Damage (2022 USD):  $12.9 billion in 2010; $10+ billion in 2022

One clear player in both the 2010 and 2022 disasters is La Niña. Both years featured La Niña conditions during northern summer. In fact, for the months of May through July, the two strongest La Niña years of the 21st century happen to be 2010 and 2022.

There’s clearly more than La Niña at work, though, given the severity of the Pakistan flood impacts in these two years versus major flood events of decades past.
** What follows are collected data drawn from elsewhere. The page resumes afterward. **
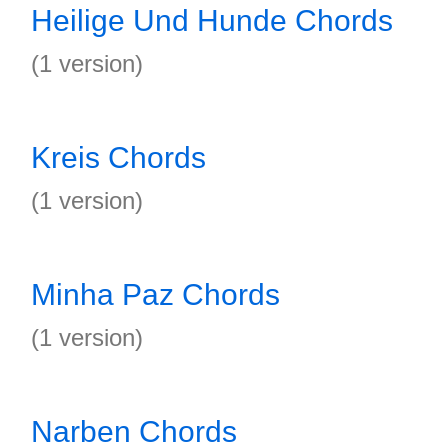
Heilige Und Hunde Chords
(1 version)
Kreis Chords
(1 version)
Minha Paz Chords
(1 version)
Narben Chords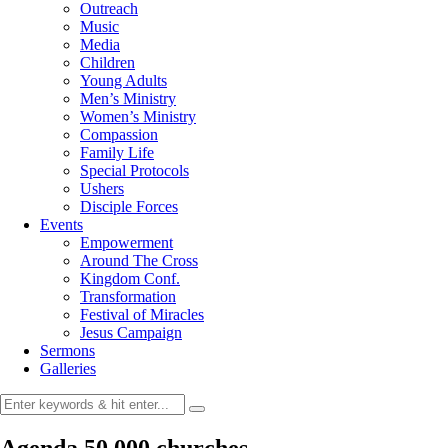
Outreach
Music
Media
Children
Young Adults
Men’s Ministry
Women’s Ministry
Compassion
Family Life
Special Protocols
Ushers
Disciple Forces
Events
Empowerment
Around The Cross
Kingdom Conf.
Transformation
Festival of Miracles
Jesus Campaign
Sermons
Galleries
Agenda 50,000 churches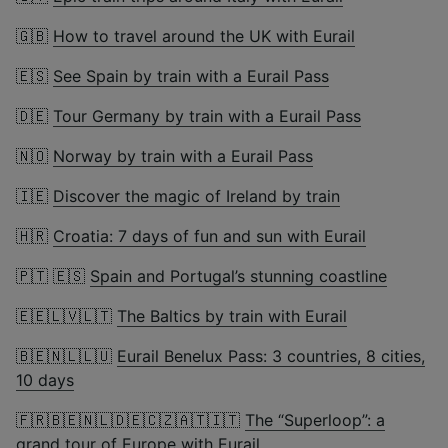
🇬🇧
How to travel around the UK with Eurail
🇪🇸
See Spain by train with a Eurail Pass
🇩🇪
Tour Germany by train with a Eurail Pass
🇳🇴
Norway by train with a Eurail Pass
🇮🇪
Discover the magic of Ireland by train
🇭🇷
Croatia: 7 days of fun and sun with Eurail
🇵🇹 🇪🇸
Spain and Portugal’s stunning coastline
🇪🇪🇱🇻🇱🇹
The Baltics by train with Eurail
🇧🇪🇳🇱🇱🇺
Eurail Benelux Pass: 3 countries, 8 cities,
10 days
🇫🇷🇧🇪🇳🇱🇩🇪🇨🇿🇦🇹🇮🇹
The “Superloop”: a
grand tour of Europe with Eurail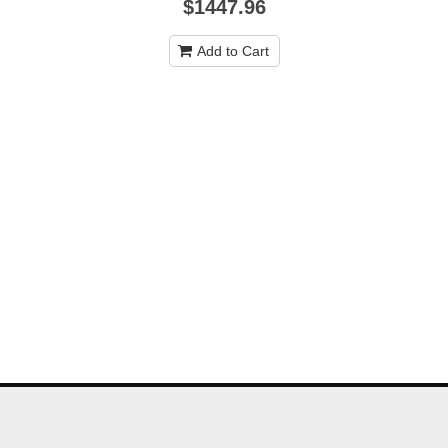
$1447.96
Add to Cart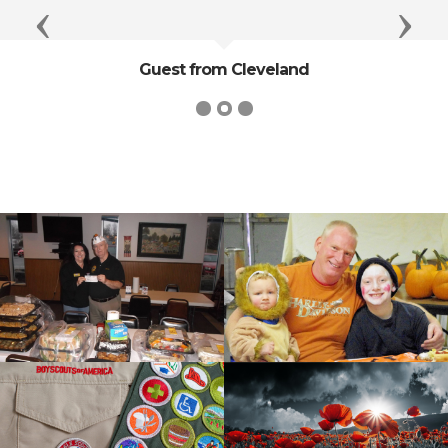
Previous
Next
Guest from Cleveland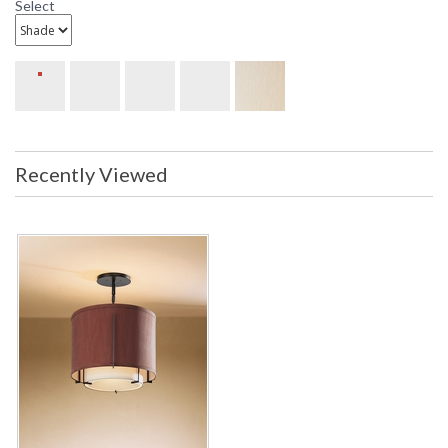
Select
Recently Viewed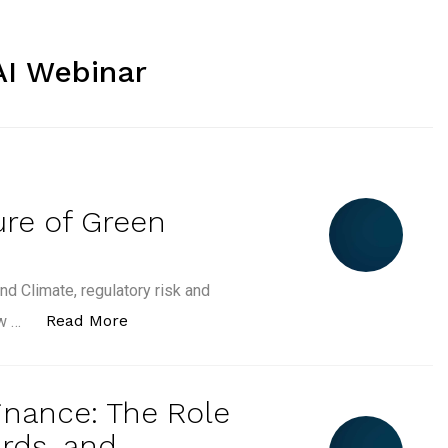
AI Webinar
ure of Green
nd Climate, regulatory risk and
“AI, Climate and the Future of Green Skil
Read More
ow …
inance: The Role
rds, and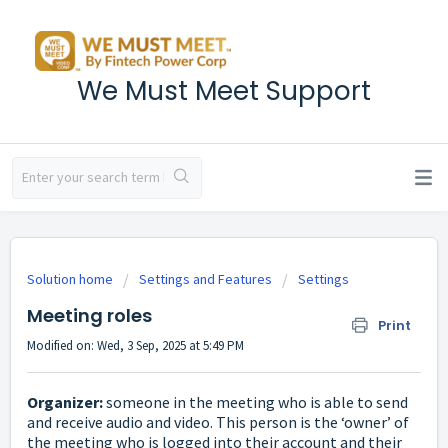
We Must Meet Support
Solution home
Settings and Features
Settings
Meeting roles
Print
Modified on: Wed, 3 Sep, 2025 at 5:49 PM
Organizer:
someone in the meeting who is able to send
and receive audio and video. This person is the ‘owner’ of
the meeting who is logged into their account and their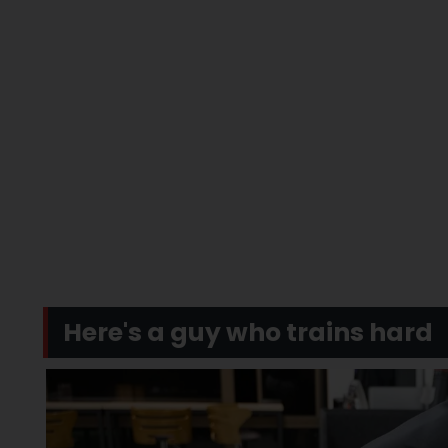
Here's a guy who trains hard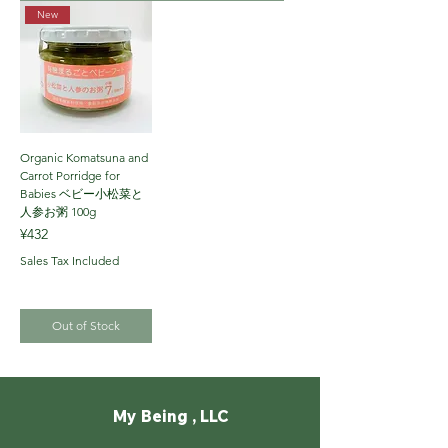
New
Organic Komatsuna and
Carrot Porridge for
Babies ベビー小松菜と
人参お粥 100g
Price
¥432
Sales Tax Included
Out of Stock
My Being , LLC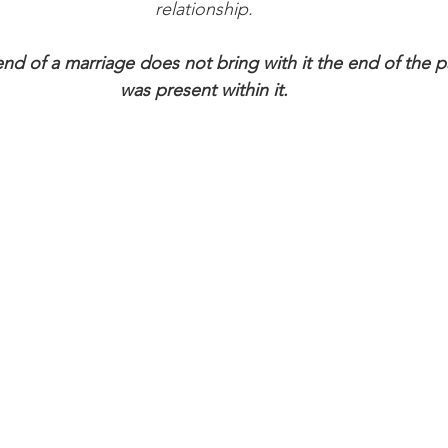
relationship.
nd of a marriage does not bring with it the end of the p
was present within it.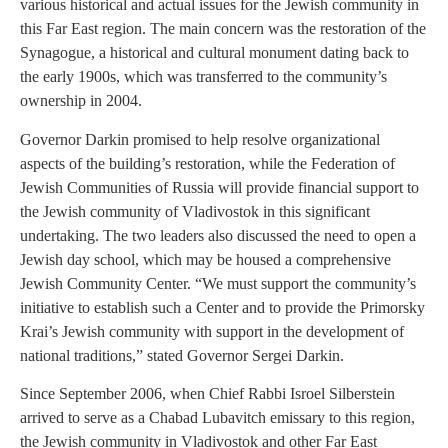
various historical and actual issues for the Jewish community in
this Far East region. The main concern was the restoration of the
Synagogue, a historical and cultural monument dating back to
the early 1900s, which was transferred to the community’s
ownership in 2004.
Governor Darkin promised to help resolve organizational
aspects of the building’s restoration, while the Federation of
Jewish Communities of Russia will provide financial support to
the Jewish community of Vladivostok in this significant
undertaking. The two leaders also discussed the need to open a
Jewish day school, which may be housed a comprehensive
Jewish Community Center. “We must support the community’s
initiative to establish such a Center and to provide the Primorsky
Krai’s Jewish community with support in the development of
national traditions,” stated Governor Sergei Darkin.
Since September 2006, when Chief Rabbi Isroel Silberstein
arrived to serve as a Chabad Lubavitch emissary to this region,
the Jewish community in Vladivostok and other Far East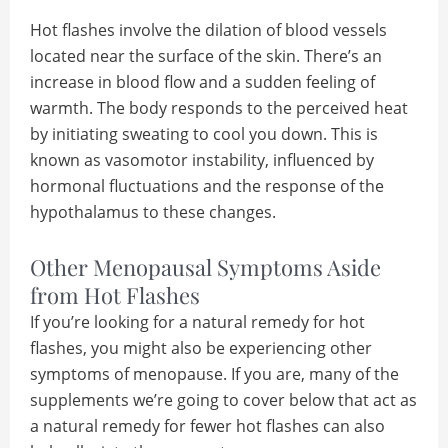
Hot flashes involve the dilation of blood vessels
located near the surface of the skin. There’s an
increase in blood flow and a sudden feeling of
warmth. The body responds to the perceived heat
by initiating sweating to cool you down. This is
known as vasomotor instability, influenced by
hormonal fluctuations and the response of the
hypothalamus to these changes.
Other Menopausal Symptoms Aside
from Hot Flashes
If you’re looking for a natural remedy for hot
flashes, you might also be experiencing other
symptoms of menopause. If you are, many of the
supplements we’re going to cover below that act as
a natural remedy for fewer hot flashes can also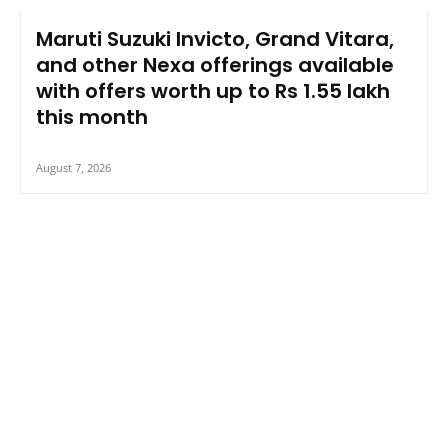
Maruti Suzuki Invicto, Grand Vitara,
and other Nexa offerings available
with offers worth up to Rs 1.55 lakh
this month
August 7, 2026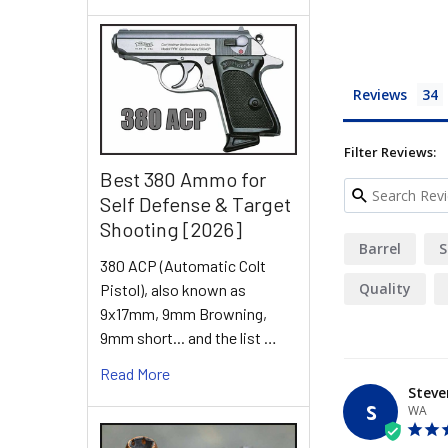
Reviews
Filter Reviews:
Best 380 Ammo for
Self Defense & Target
Shooting [2026]
Barrel
S
380 ACP (Automatic Colt
Quality
Pistol), also known as
9x17mm, 9mm Browning,
9mm short... and the list …
Read More
Steve
S
WA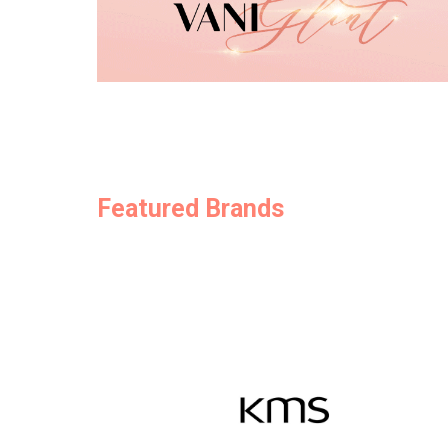
Featured Brands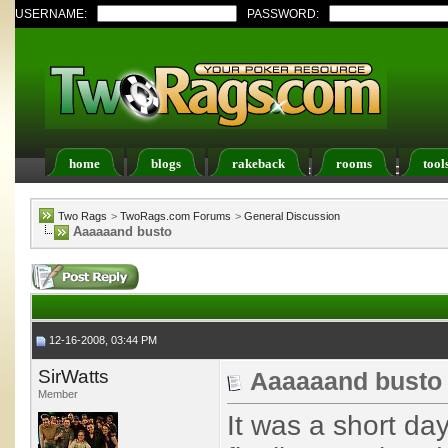
USERNAME:
PASSWORD:
home
blogs
rakeback
rooms
tool
Register
FAQ
Members List
Calendar
Two Rags
>
TwoRags.com Forums
>
General Discussion
Aaaaaand busto
12-16-2008, 03:44 PM
SirWatts
Aaaaaand busto
Member
It was a short da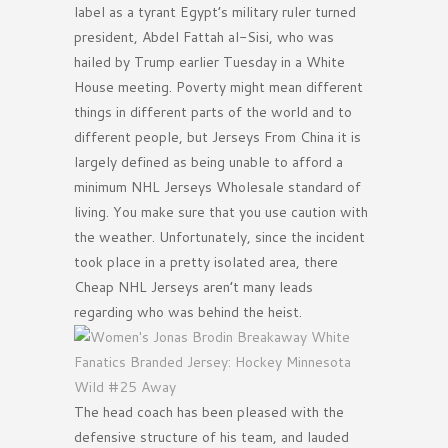
label as a tyrant Egypt’s military ruler turned
president, Abdel Fattah al-Sisi, who was
hailed by Trump earlier Tuesday in a White
House meeting. Poverty might mean different
things in different parts of the world and to
different people, but Jerseys From China it is
largely defined as being unable to afford a
minimum NHL Jerseys Wholesale standard of
living. You make sure that you use caution with
the weather. Unfortunately, since the incident
took place in a pretty isolated area, there
Cheap NHL Jerseys aren’t many leads
regarding who was behind the heist.
The head coach has been pleased with the
defensive structure of his team, and lauded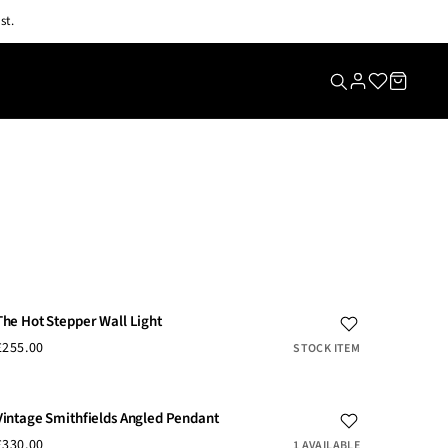
st.
The Hot Stepper Wall Light
£255.00
STOCK ITEM
Vintage Smithfields Angled Pendant
£330.00
1 AVAILABLE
The 2010 event occurred just before the widespread use of attribution research, the line of study that uses climate models to discern how much of a role climate change played in a particular weather calamity. What we do know from analyses of the 2010 event is that there’s no single route by which a warming planet is affecting Pakistani flood disasters. There are three distinct types of destructive flooding involved, each one influenced in a different way by the changing climate. Here are the three, ranked from least important to most important.

Figure 1. Thousands of people were retrieved from flooded areas in August 2022 across Pakistan’s eastern province of Punjab, the nation’s most populous with more than 110 million residents. (Image credit: Punjab Emergency Service Department)

Glacial outburst floods. It’s widely accepted that there is more glacial ice in Pakistan than in any other nation outside the polar regions (although border disputes add some uncertainty to the tallies).

Long-term warming has led to increasing numbers of glacial lake outburst floods (GLOFs), whereby a meltwater-engorged lake bursts through its boundaries and floods areas downstream. In the Pakistan-administered Gilgit-Baltistan, part of the Kashmir region, there are roughly 3000 glacial lakes.

La Niña tends to intensify the springtime heat that precedes the summer monsoon across Pakistan and India. This year’s pre-monsoonal heat was especially fierce, as Jeff Masters discussed in a May 5 post. In southeast Pakistan, the city of Nawabshah hit 49.5 degrees Celsius (120.2°F) on May 1.

For various reasons, the springtime heat wave appears to have been notably less deadly in India and Pakistan than was initially feared. However, the extreme heat may well have contributed to several high-profile GLOFs, including one in the Hunza Valley on May 7 that brought down a major bridge and damaged two power plants, and another in the Laspur Valley on July 3 that cut off roads and stranded spectators from a large festival.

Sher Muhammad, a glaciologist at the Nepal-based International Centre for Integrated Mountain Development, told GlacierHub that temperatures near the Hunza Valley in April were closer to the average expected in May.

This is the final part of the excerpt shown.